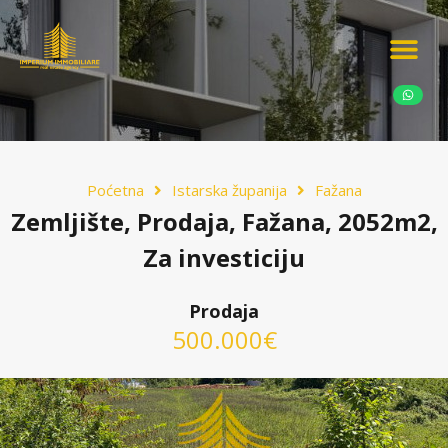
Ponudite nekretn
Potražnja nekret
Luksuzne nekretn
Poćetna
Istarska županija
Fažana
Zemljište, Prodaja, Fažana, 2052m2,
Za investiciju
Prodaja
500.000€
=-=-=-=-=
TRY IT
Set down only these lines, exactly: the one containing "Istarska županija" and each line after it through the end of the entries above.

ANSWER BELOW
Istarska županija
Fažana
Zemljište, Prodaja, Fažana, 2052m2,
Za investiciju
Prodaja
500.000€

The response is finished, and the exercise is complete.